*ASSIGNED TASK:*
Search the records for the string "never", then copy each line where it appears.

*GIVEN RECORDS:*
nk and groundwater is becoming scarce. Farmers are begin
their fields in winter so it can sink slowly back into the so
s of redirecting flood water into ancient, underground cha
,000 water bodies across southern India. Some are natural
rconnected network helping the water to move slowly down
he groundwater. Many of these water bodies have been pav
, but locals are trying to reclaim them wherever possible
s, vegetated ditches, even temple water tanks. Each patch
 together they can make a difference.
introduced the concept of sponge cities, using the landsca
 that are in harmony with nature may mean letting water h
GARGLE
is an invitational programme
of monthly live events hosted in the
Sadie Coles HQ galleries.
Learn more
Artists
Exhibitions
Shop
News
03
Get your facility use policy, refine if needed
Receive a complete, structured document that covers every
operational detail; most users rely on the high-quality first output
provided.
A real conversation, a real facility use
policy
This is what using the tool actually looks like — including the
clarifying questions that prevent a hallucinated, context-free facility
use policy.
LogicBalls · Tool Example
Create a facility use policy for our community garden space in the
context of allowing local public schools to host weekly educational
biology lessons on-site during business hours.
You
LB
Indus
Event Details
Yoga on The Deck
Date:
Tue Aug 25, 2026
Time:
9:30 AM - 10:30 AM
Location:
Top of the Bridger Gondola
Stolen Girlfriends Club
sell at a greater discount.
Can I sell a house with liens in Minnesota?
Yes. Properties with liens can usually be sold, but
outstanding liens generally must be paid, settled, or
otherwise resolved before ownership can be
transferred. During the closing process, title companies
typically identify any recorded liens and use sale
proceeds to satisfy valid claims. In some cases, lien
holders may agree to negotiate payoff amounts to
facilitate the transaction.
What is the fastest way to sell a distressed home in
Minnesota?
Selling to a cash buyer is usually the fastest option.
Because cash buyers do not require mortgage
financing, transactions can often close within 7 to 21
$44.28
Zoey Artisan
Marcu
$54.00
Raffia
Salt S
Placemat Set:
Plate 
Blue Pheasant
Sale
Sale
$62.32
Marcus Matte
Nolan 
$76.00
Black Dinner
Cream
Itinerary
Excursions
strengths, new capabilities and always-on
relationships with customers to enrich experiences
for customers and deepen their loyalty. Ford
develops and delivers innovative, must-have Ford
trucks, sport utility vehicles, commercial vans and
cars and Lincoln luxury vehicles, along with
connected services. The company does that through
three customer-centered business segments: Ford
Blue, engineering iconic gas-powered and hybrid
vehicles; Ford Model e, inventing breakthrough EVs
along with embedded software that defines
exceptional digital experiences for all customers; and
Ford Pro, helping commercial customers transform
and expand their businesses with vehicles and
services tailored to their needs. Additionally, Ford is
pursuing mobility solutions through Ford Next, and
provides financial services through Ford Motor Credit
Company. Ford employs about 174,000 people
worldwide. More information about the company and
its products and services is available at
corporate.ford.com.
--
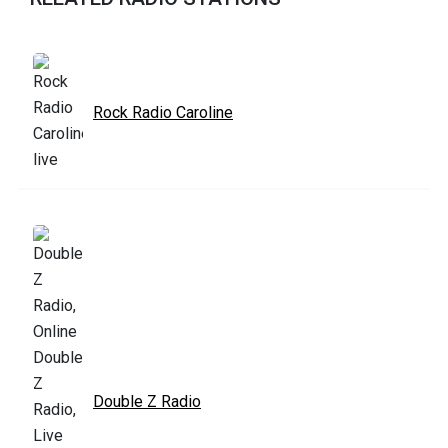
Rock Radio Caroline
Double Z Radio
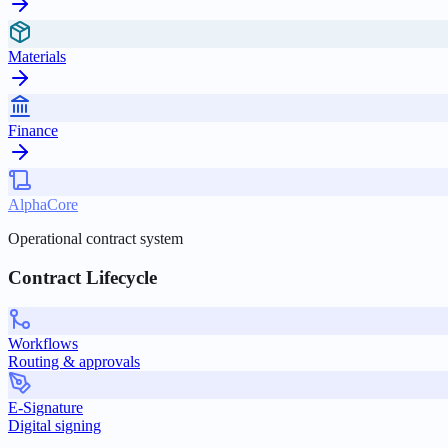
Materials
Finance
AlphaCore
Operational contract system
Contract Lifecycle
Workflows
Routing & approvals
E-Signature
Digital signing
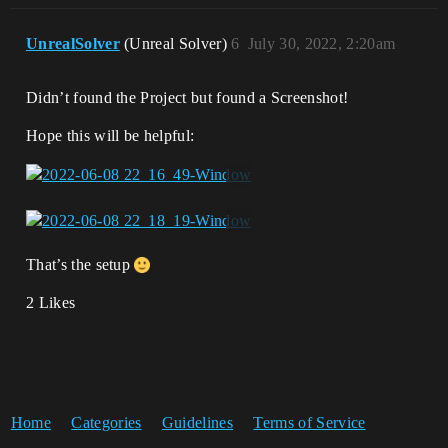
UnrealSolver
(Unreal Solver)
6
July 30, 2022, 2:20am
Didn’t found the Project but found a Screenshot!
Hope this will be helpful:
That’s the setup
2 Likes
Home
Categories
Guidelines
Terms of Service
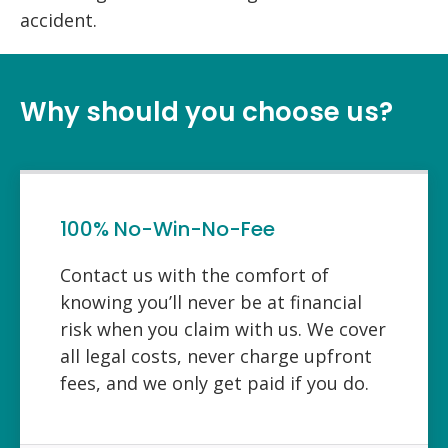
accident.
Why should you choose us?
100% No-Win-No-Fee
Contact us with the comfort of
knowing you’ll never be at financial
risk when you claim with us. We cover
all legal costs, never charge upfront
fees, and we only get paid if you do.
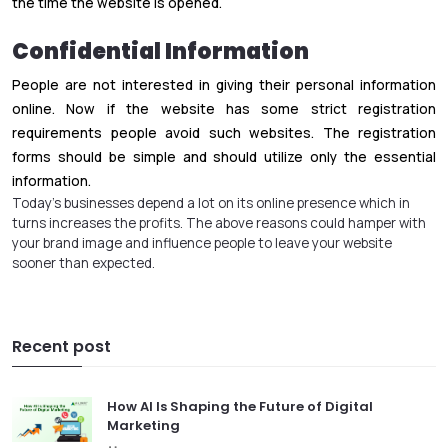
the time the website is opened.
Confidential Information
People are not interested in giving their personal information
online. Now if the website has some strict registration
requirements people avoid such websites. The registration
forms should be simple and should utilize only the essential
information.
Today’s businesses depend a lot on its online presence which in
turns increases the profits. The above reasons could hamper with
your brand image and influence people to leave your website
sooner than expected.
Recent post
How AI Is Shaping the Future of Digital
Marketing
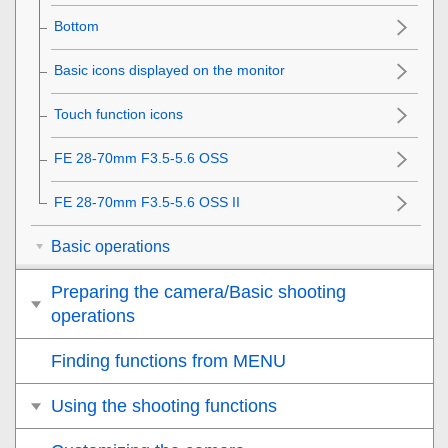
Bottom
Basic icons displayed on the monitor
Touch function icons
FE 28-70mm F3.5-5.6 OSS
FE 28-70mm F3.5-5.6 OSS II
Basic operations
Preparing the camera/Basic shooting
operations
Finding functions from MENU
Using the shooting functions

*SOLUTION BELOW:*
knowing you’ll never be at financial
all legal costs, never charge upfront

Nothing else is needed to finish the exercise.